Mourning David Bowie


I’m proud to say that my friend and Queer rights activist Darrell Gordon was one of the people who received awards from Pathfinders Prevention Education Fund, a Chicago Westside community-based non-profit HIV/AIDS education and training organization. The awards were for dedication to equal access to healthcare for all and HIV/AIDS prevention.

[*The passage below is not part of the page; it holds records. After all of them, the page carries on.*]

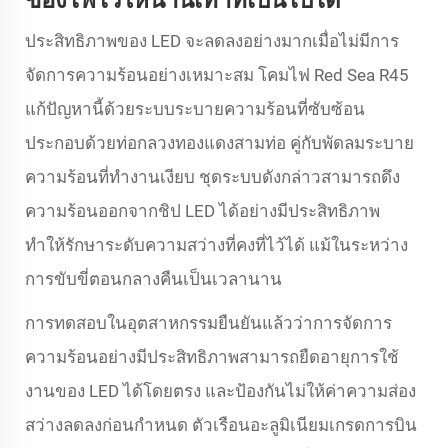
ของไฟไว้ให้นานเท่าที่เป็นไปได้
ประสิทธิภาพของ LED จะลดลงอย่างมากเมื่อไม่มีการ
จัดการความร้อนอย่างเหมาะสม โคมไฟ Red Sea R45
แก้ปัญหานี้ด้วยระบบระบายความร้อนที่ซับซ้อน
ประกอบด้วยท่อกลวงทองแดงสามท่อ คู่กับพัดลมระบาย
ความร้อนที่ทำงานเงียบ ชุดระบบดังกล่าวสามารถดึง
ความร้อนออกจากชิป LED ได้อย่างมีประสิทธิภาพ
ทำให้รักษาระดับความสว่างที่คงที่ไว้ได้ แม้ในระหว่าง
การขับขี่ตอนกลางคืนเป็นเวลานาน
การทดสอบในอุตสาหกรรมยืนยันแล้วว่าการจัดการ
ความร้อนอย่างมีประสิทธิภาพสามารถยืดอายุการใช้
งานของ LED ได้โดยตรง และป้องกันไม่ให้ค่าความส่อง
สว่างลดลงก่อนกำหนด ตัวเรือนอะลูมิเนียมเกรดการบิน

Have you heard about the young man named Steven Kyle Askew killed by police while asleep in his car? This happened in Memphis. He was murdered by two police officers on Jan. 17, 2013, at 10 PM while he lay asleep waiting for a girlfriend to come home from work. These officers, Ned Aufdenkamp, who has a very checkered past, and Matthew Dyess are back on the force though the investigation has not been completed. The officers, who were at this apartment complex investigating loud music, claimed that they saw Steven asleep and knocked on the window and gave “verbal commands” and that Steven pointed a gun at them. The autopsy showed that he was shot from the rear of the vehicle and in the back multiple times. Steven had no criminal record and was not doing anything wrong. Let’s try to get justice for Steven by signing this petition to the Federal Justice Department for an independent investigation:



Akiel Denkins, a young Black man, was shot and killed by a Raleigh cop on Feb. 29. This was followed by marches and vigils. According to articles, some people told Akiel’s mom that he was unarmed and shot in the back while fleeing. The police say a gun was found near the body. Even though the media will focus on Akiel’s arrest record, there is nothing more serious than law enforcement’s lethal force, nothing more serious than another dead young Black man. Black Lives Matter, no matter the details.

White woman
Raleigh, N.C.


A referendum which would have allowed Bolivian President Evo Morales to run for another presidential term was narrowly defeated, 52% to 48%. Morales, the first Indigenous president, battled against a neoliberal elite, significantly reducing poverty, creating a far more progressive Constitution and ending significant parts of Bolivia’s historical racist rule against its Indigenous majority. However, the social upheaval carried out by Bolivia’s impoverished masses in 2000-2005 was demanding a far deeper social transformation than Morales and his party were prepared to undertake. Where 2000-2005 demonstrated a massive social movement from below as the motor of social change, post-2005 rule focused more on state intervention in the economy. Thus, conflict between social movements and the state, whether in the Indigenous city El Alto or in the fight for Indigenous rights in the TIPNIS region, came to the fore. Did this not set the ground for the defeat of the electoral referendum? Can the social movements from below now regain their initiative?

Eugene Walker
Mexico City


For months it has looked like the Trump campaign was modeled on the George Wallace movement and Mussolini’s rise to power, combined with Silvio Berlusconi’s control of the media. But as Trump keeps topping himself with baser slurs against Mexicans and Muslims, this birther candidate has gathered into the fold all manner of white supremacists, from the Klan leader and international genocide supporter David Duke to the prominent Nazi who roughed up a Black woman at a Trump rally in Louisville, Ky., at Trump’s instigation. The belated attacks from Republicans will likely have no effect, as the rest of the party is, as you hear Trump supporters say, thinking what Trump dares to say out loud.